Po usłyszeniu pytania od publiczności dotyczącego „znęcania się” nad męskim bohaterem, reżyser żartował, że sam w swoich związkach zawsze trafiał na silne kobiety. Tak samo główny bohater Piotr jest zawsze dwa kroki za swoją żoną Moniką.

„Mleczny brat”

Projekcję zakończył pokaz filmu nagrodzonego w tym roku na gali Młodego Kina w Gdyni – historia 10-letniego Seto, żyjącego ze swoją rodziną w małej armeńskiej wiosce. Chłopiec po śmierci długo oczekiwanego nowonarodzonego brata zaprzyjaźnia się z młodym barankiem. Film jest opowieścią o narodzinach, przyjaźni i stracie. Koproducentami filmu są: Szkoła Wajdy, MX35 i Hasmik Hovhannisyan.

 

– Nagrody dla tego filmu dają mi nadzieję, że temat przedstawiony w filmie jest tematem uniwersalnym – mówił reżyser Vahram Mkhitaryan, nawiązując do gratulacji z okazji zdobytych nagród. Film bogaty jest we wszelkiego rodzaju wierzenia ludowe wyznawane przez okolicznych mieszkańców i siłę amuletów. Publiczność interesował stosunek własny twórcy do amuletów i zwyczajów ukazanych w filmie, który mają przynosić szczęście. W odpowiedzi na pytania reżyser przyznał, że miał w dzieciństwie kilka amuletów, jednak nigdy nie przywiązywał do nich dużej wagi. Vahram Mkhitaryan chętnie mówił o tym, jak dużo czasu twórcy poświęcili na znalezienie aktorów, którzy byliby przekonujący i prawdziwi na ekranie.

 

– Zastanawialiśmy się, czy powinni to być zawodowi aktorzy czy amatorzy. Ostatecznie część ekipy stanowią zawodowi aktorzy, między innymi matka głównego bohatera jest aktorką w teatrze. Część z nich to amatorzy i półprofesjonaliści. Długo szukaliśmy dzieci do filmu. W pewnym momencie uświadomiłem sobie, że szukam kogoś podobnego do mnie, żeby pokazać odzwierciedlenie moich refleksji z dzieciństwa – tłumaczył na zakończenie proces doboru obsady Vahram Mkhitaryan.

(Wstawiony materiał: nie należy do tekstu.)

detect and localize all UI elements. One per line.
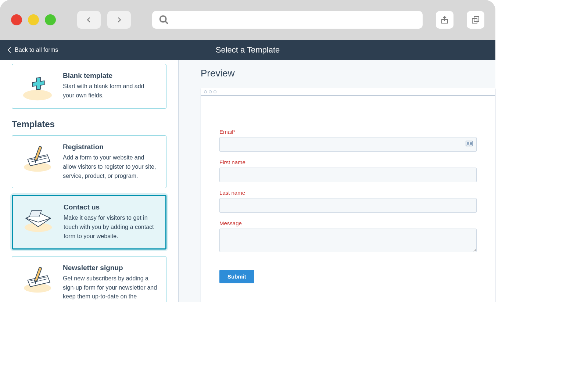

Studio Munka ze wsparciem PISF

Studio im. Andrzeja Munka istnieje od 2008 roku. Zostało powołane przez Stowarzyszenie Filmowców Polskich i jest wspierane przez PISF – Polski Instytut Sztuki Filmowej, który co roku przekazuje środki na produkcję kolejnych filmów młodych twórców. Celem Studia jest pomaganie debiutującym polskim filmowcom tworzącym animacje, dokumenty i fabuły w ramach programów „Młoda Animacja”, „Pierwszy Dokument” i „30 Minut”.